“Did we just run away from women?”
“Yeah, that just happened.”
“Okay, just making sure…”
I try to work out and stay in good shape…round is a shape, right? Jokes aside, it’s very important to make sure you get out and run every once in a while for your health as well those times when you have to make a quick exit. When a woman mentions another guy, run away…literally, if you have to.
For some reason, I have put off writing about this rule for over 2 years. It shouldn’t be too much of a surprise since I abandoned this blog a while back when all of my favorite bloggers stopped updating.
It’s a simple, straight-forward rule. Everyone has heard it. However, we all need a reminder every once and a while. Since moving across the country a few months ago, I haven’t had any bros to hang out with. My game has…well, it hasn’t slipped. When I want to turn on the charm, it’s there, it’s just less frequent.
The thing is to treasure your brolationships. They matter. And when you don’t have a solid group of friends to go out with, drink, and talk to women, you start to miss the connection, the trial-by-fire that you had with those friends.
So you can do two things to remedy that, which btw, I am trying to do both: do your best to convince your friends to move to your new city, or make new friends and see who works with your personality.

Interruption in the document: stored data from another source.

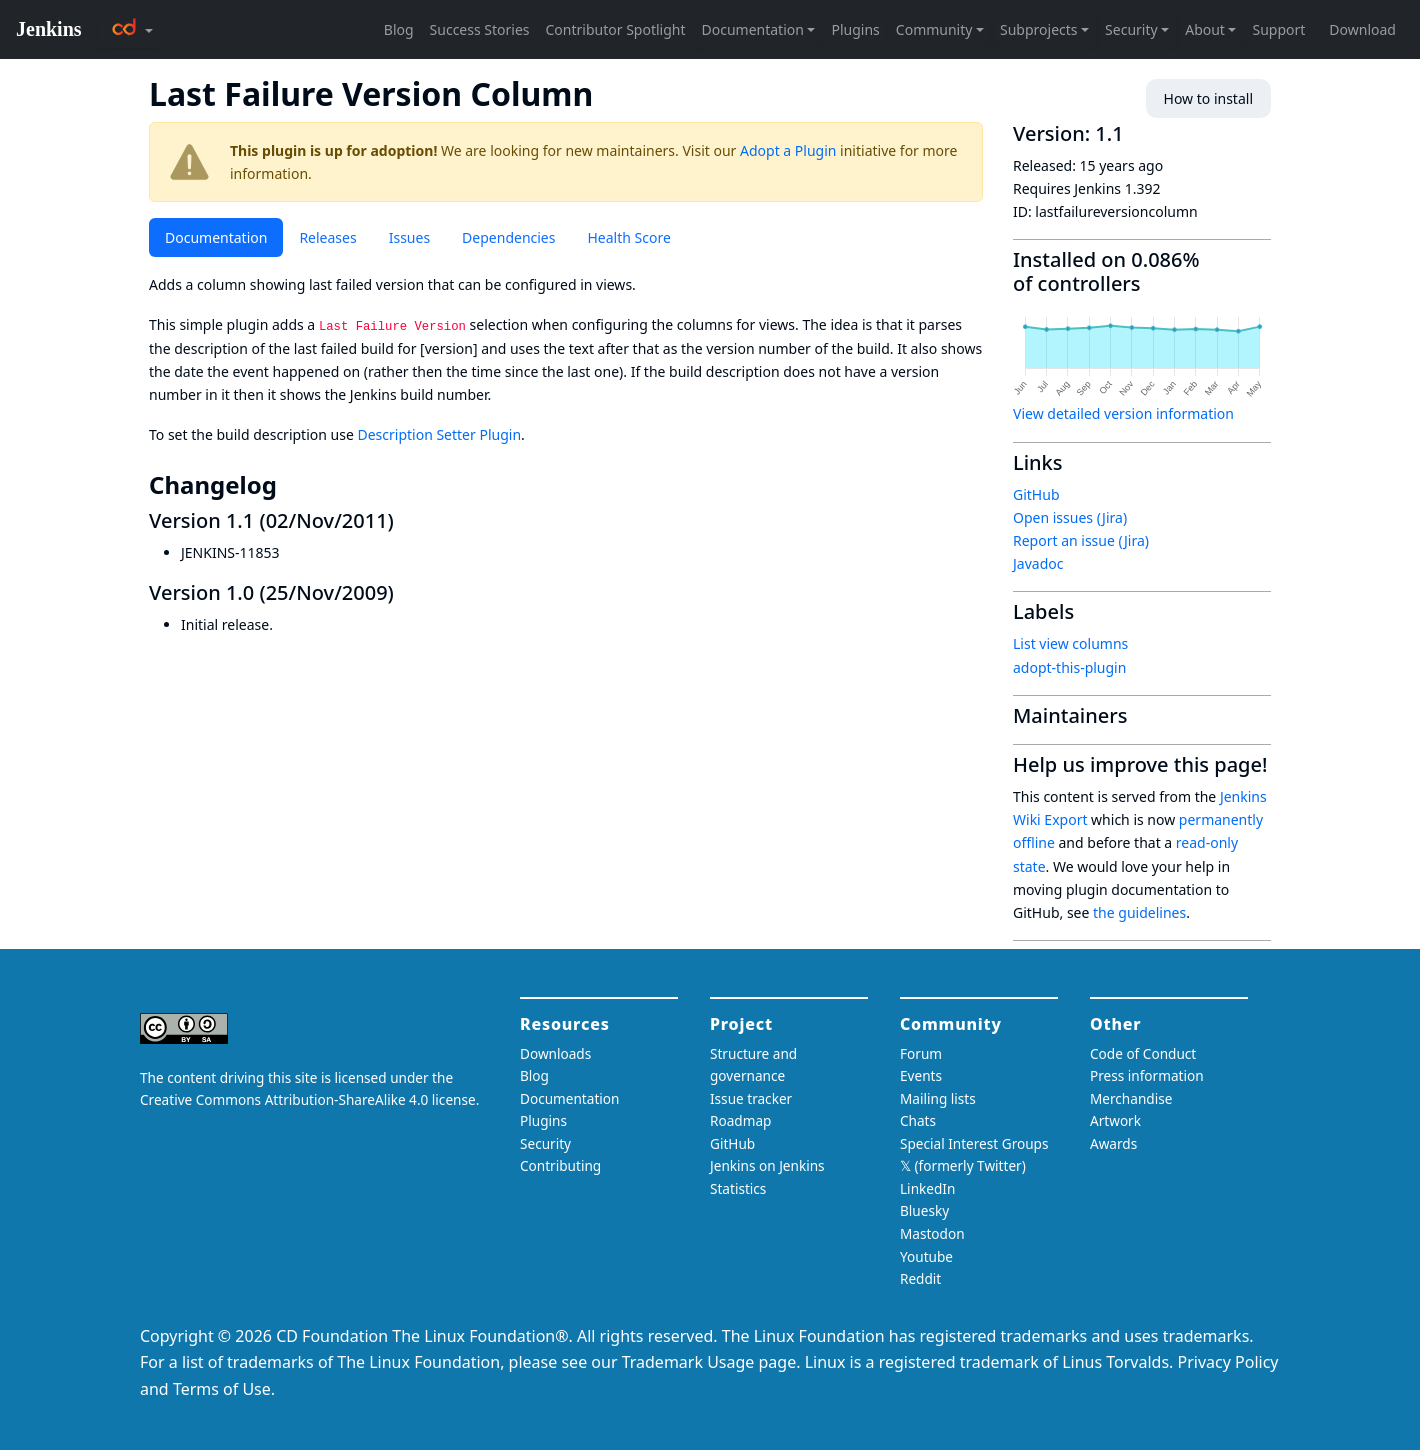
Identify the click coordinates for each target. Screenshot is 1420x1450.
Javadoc (1038, 563)
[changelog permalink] (291, 485)
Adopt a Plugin (788, 150)
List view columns (1070, 643)
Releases (327, 237)
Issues (409, 237)
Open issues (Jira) (1070, 517)
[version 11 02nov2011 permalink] (406, 520)
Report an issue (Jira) (1081, 540)
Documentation (216, 237)
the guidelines (1139, 912)
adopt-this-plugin (1069, 667)
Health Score (628, 237)
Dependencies (508, 237)
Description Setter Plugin (439, 434)
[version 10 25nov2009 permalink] (406, 592)
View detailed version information (1123, 413)
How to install (1208, 98)
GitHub (1036, 494)
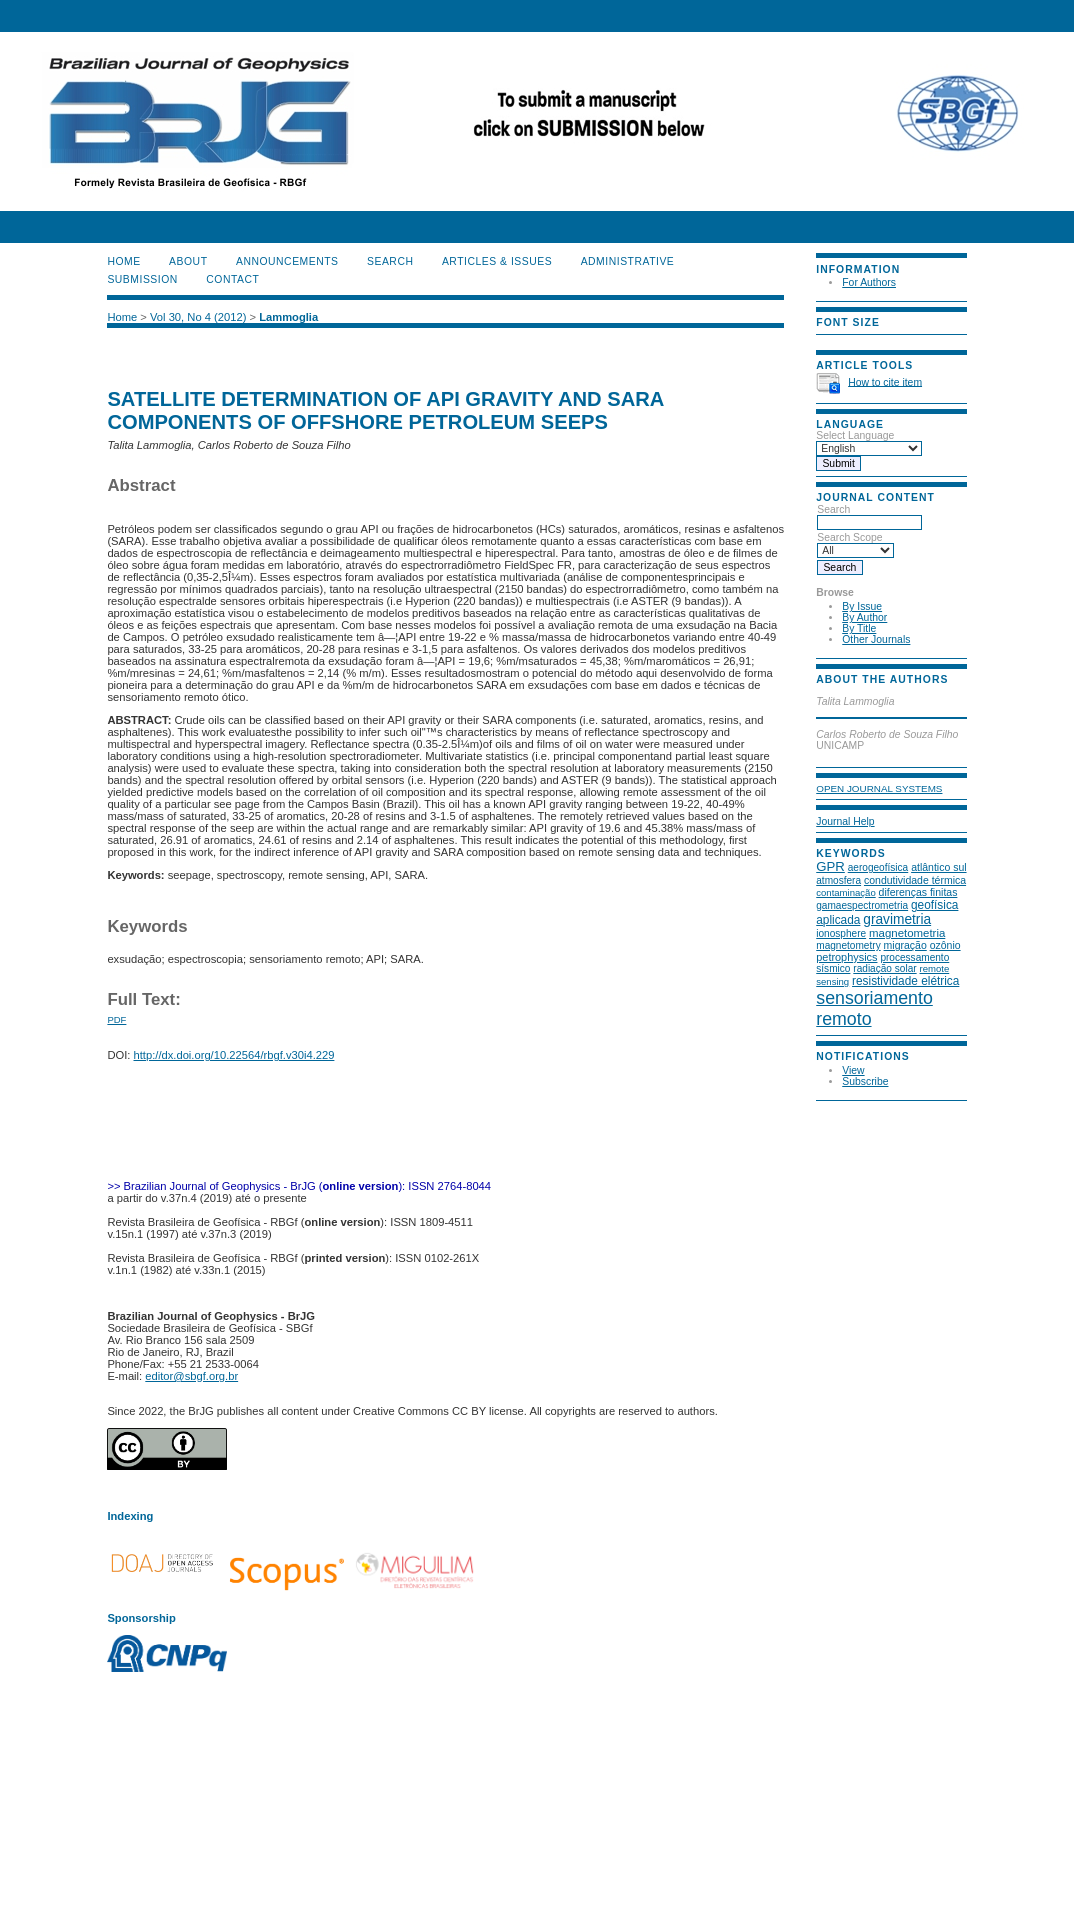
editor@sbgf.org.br (191, 1376)
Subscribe (865, 1081)
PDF (116, 1019)
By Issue (862, 606)
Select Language (855, 435)
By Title (859, 628)
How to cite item (885, 381)
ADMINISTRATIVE (628, 261)
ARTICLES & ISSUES (497, 261)
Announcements (287, 261)
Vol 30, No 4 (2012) (198, 317)
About (188, 261)
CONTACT (232, 279)
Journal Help (845, 821)
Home (123, 261)
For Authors (869, 282)
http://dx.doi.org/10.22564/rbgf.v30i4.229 (234, 1055)
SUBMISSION (142, 279)
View (853, 1070)
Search (869, 516)
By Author (864, 617)
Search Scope (855, 544)
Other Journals (876, 639)
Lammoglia (288, 317)
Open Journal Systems (879, 788)
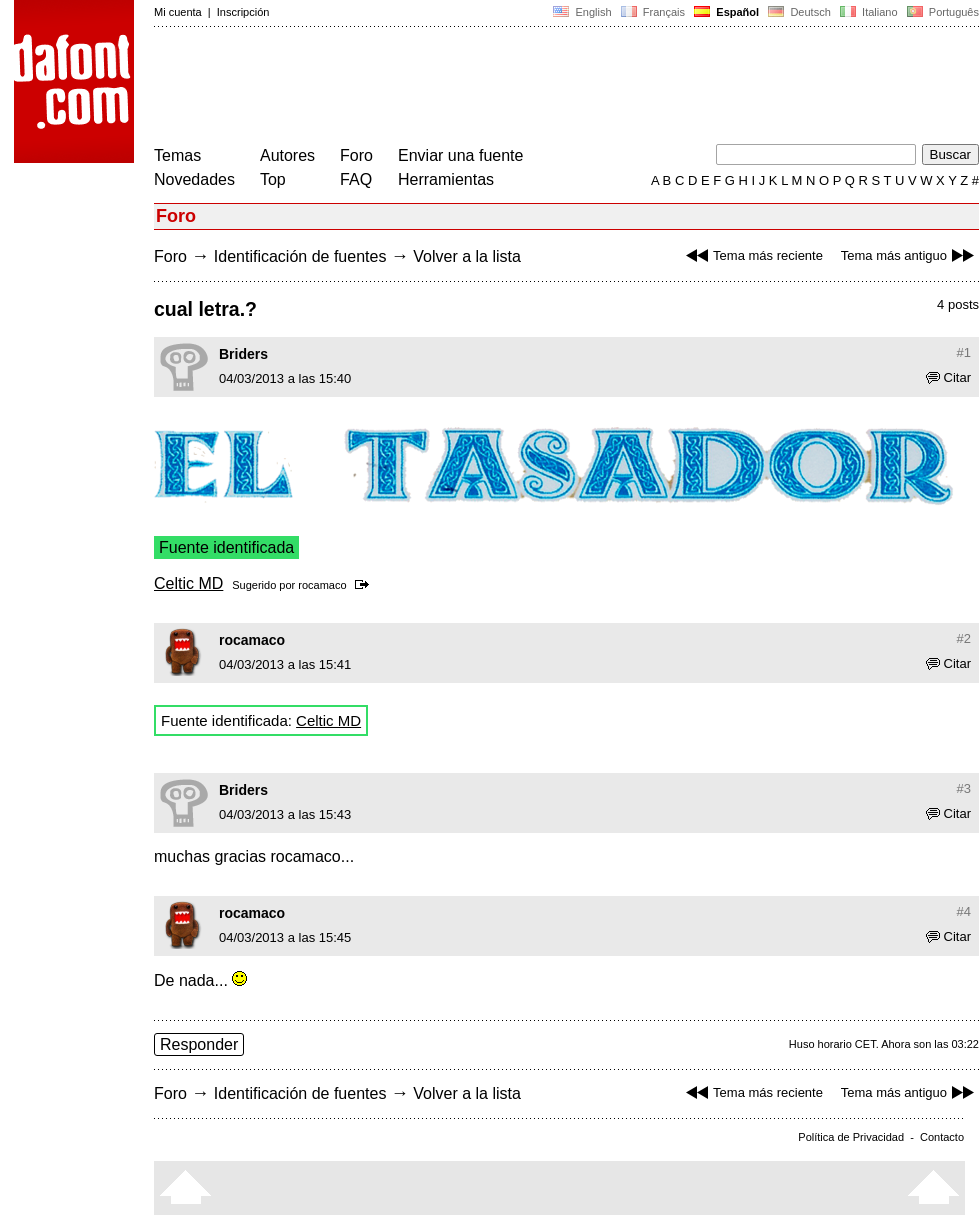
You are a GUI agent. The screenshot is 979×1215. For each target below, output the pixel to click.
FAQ (356, 179)
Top (273, 179)
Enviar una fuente (460, 155)
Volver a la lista (467, 256)
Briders (243, 354)
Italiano (869, 12)
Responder (199, 1044)
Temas (177, 155)
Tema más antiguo (910, 255)
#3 (964, 788)
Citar (948, 377)
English (582, 12)
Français (653, 12)
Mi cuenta (178, 12)
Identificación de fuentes (300, 256)
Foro (356, 155)
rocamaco (322, 585)
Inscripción (243, 12)
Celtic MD (188, 583)
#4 (964, 911)
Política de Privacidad (851, 1137)
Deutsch (799, 12)
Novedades (194, 179)
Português (941, 12)
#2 (964, 638)
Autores (287, 155)
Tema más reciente (752, 255)
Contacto (942, 1137)
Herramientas (446, 179)
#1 (964, 352)
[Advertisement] (518, 88)
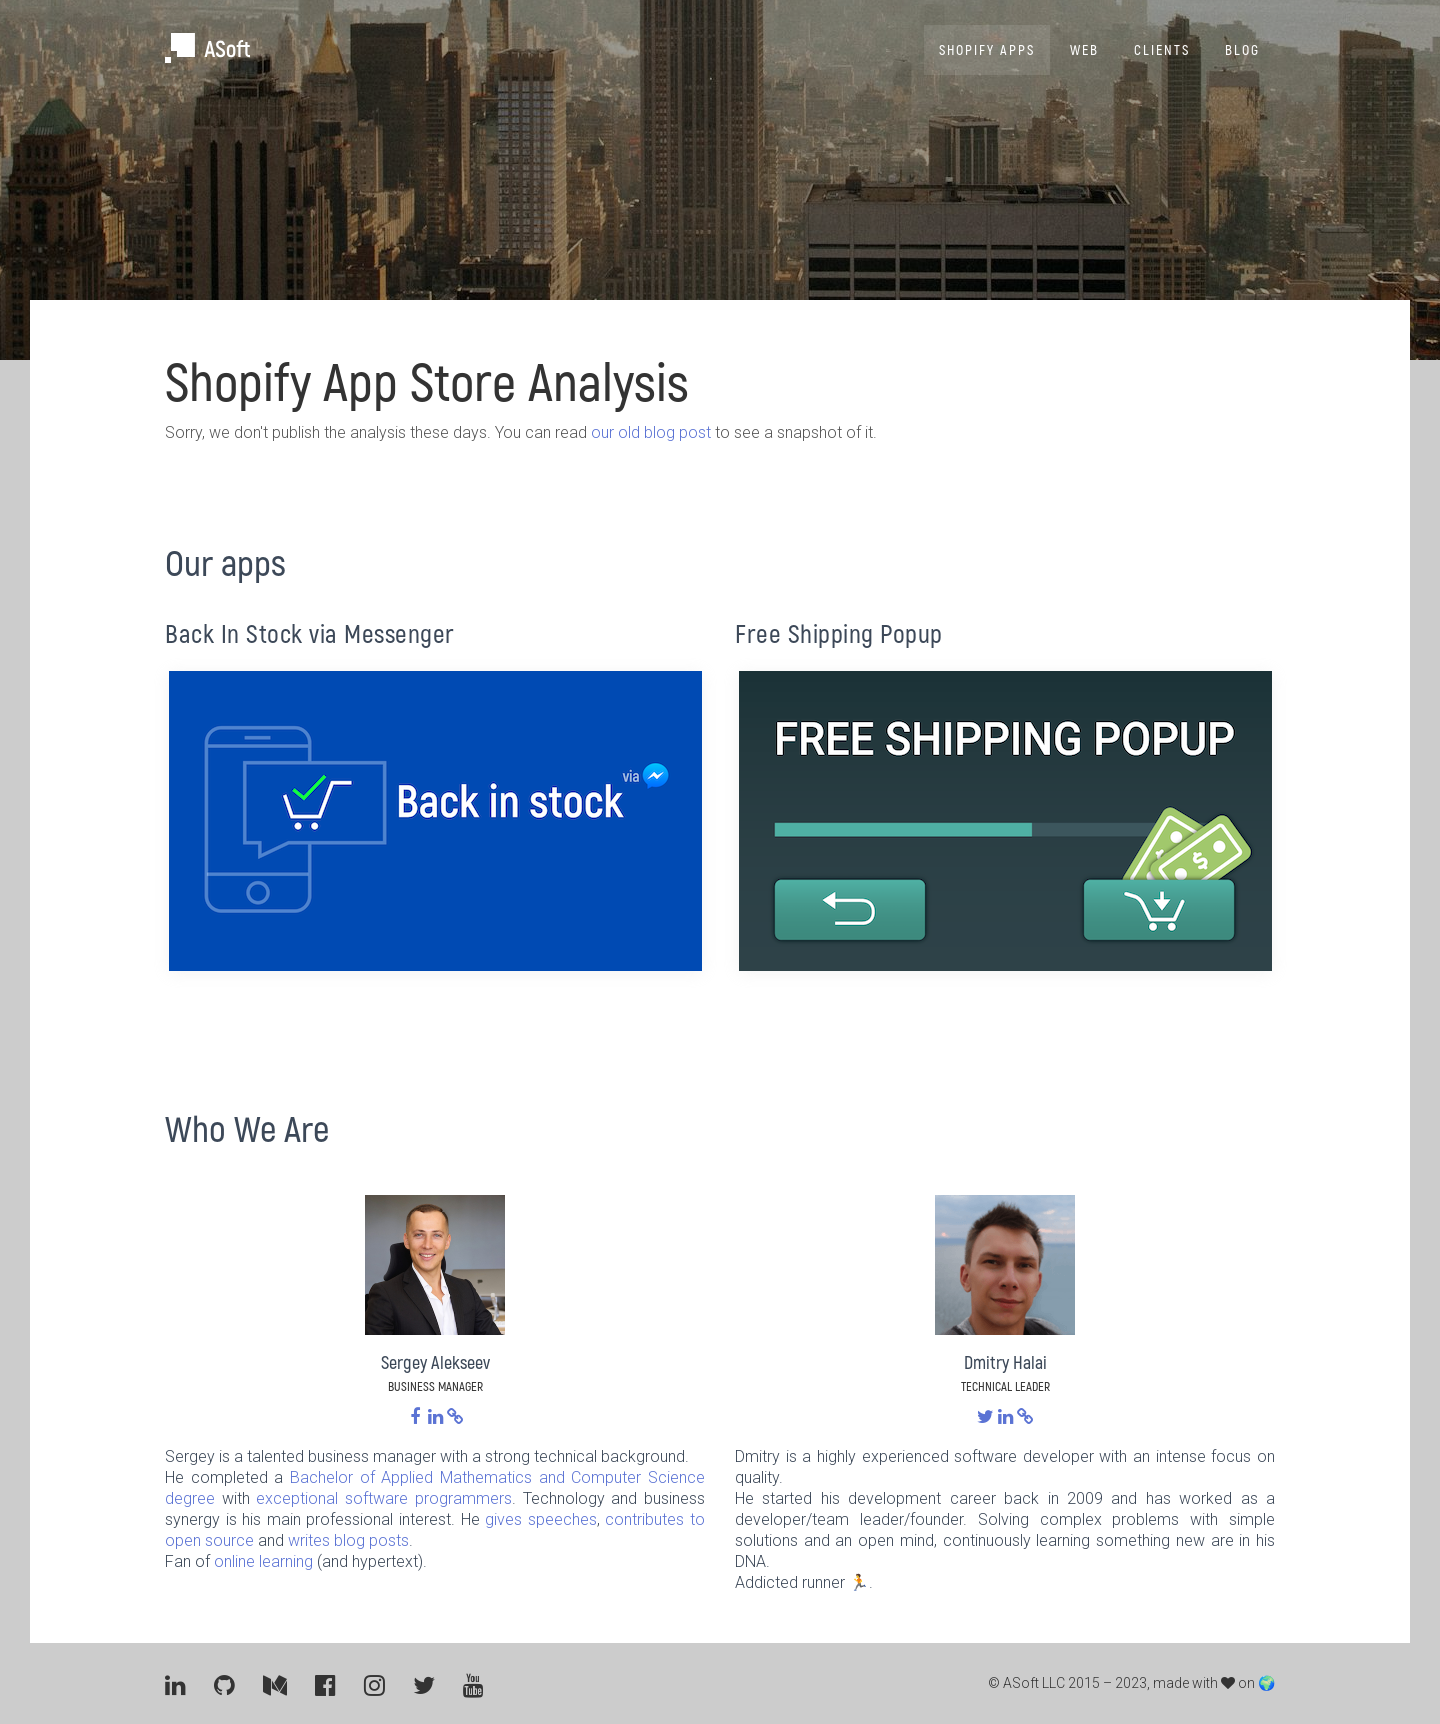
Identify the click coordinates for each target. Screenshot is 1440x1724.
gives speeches (541, 1519)
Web (1084, 49)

After a few drinks and a conversation with a friend of how we are horrible with women, I told a recent tale of moderate success. This was because I decided to go with the flow and say yes to anything unless I had a good reason to say no. This was similar to how in college I would get really drunk, and things would just happen.
The tl;dr of this rule is that you shouldn’t run into bad situations, but don’t walk away from potentially great ones either.
Be open to possibilities, and the possibilities will open up to you.
When I approach a woman at a bar, I usually like to have a game plan (along with an escape plan, because it’ll probably end badly. This goes through my head when failing miserably…)
However, sometimes it’s good to just go up and start talking; let your natural charm, wit, and silliness win them over. Let the conversation flow naturally. You’re an intelligent, social being, so just talk about anything. Your brain is your enemy, kill it with alcohol.
Of course, it doesn’t hurt to have a wingman helping you out. A story will be written soon, with a new cavalcade of characters.
Afterthought: I didn’t know this before, but apparently some people just don’t know how to make conversation. As human beings, those people should have the social skills to respond with more than one-word answers. We are people; we are social beings; how hard is it to be a person?
Make sure you put your pants on, because when I walk outside naked, people throw garbage at me. Now this is not a style blog, so I’m not going to go into fashion, even though I easily could. This is just a post to remind you all to be aware of what you wear.
Know the type of situation you’ll be in. For most bars, especially Northern California, t-shirt and jeans are not only the norm, they’re expected. The more dressed up you get, the more you stand out, and that’s not always a good thing. The key to being a well-dressed-man is dressing for the occasion. If you’re going to an upscale club, by all means, wear your three-piece-suit you recently had tailored because you can pull it off (provided that it’s GCWOK-approved).
You also have to remember that if you’re going to be drinking heavily, you may not want to bring a jacket if you’re likely to forget it somewhere. Although if it’s cold out, don’t go out with too few layers or you could end up drinking to feel warm, which is a very bad idea.
…and this is why I don’t feel shame. As guys, we have to try, but we don’t always get the girl. Oh well, it’s not the end of the world. Although, sometimes, we have a second chance to try again. Maybe situations are better, or maybe just the lighting is better.
This is when we have make a choice: do I want to try again with this girl with these favorable conditions, or do I think it is not worth the effort?
I used to think we should try again, try to make it work. But that was a while ago. You can call it foolish pride, or whatever you want, but lately, I’ve adopted the thought process that if she didn’t want me back then, I don’t want her now.
I joke a lot about my idiocy, but I have a good head on my shoulders and can make wise decisions when I should (more often than not). During my college years, three of my best friends were women. The important part of that equation was that I didn’t sleep with or date any of them. I know how to keep it in my pants. I later found out that not a lot of guys are like me.
A few years ago, my friend Schneider was interested in this girl named Megan. Another friend and I were along to wingman because she was hanging out with her best friend, who was a guy. The wingmanning went fine, but that’s not the reason for this story. Schneider was never able to get the girl. Why, you ask?
The guy-best friend was the reason why. He was always there. Always “just a friend.” Let’s fast-forward a few months later when I asked Schneider about what happened with him and Megan: nothing. Nothing happend. She got knocked up by, you guess it, the guy-best friend.
In retrospect, it was a good thing, at least for my friend. He dodged a major bullet with that chick. So this isn’t as much a rule as much of a cautionary tale: when a girl says her best friend is a guy, watch out.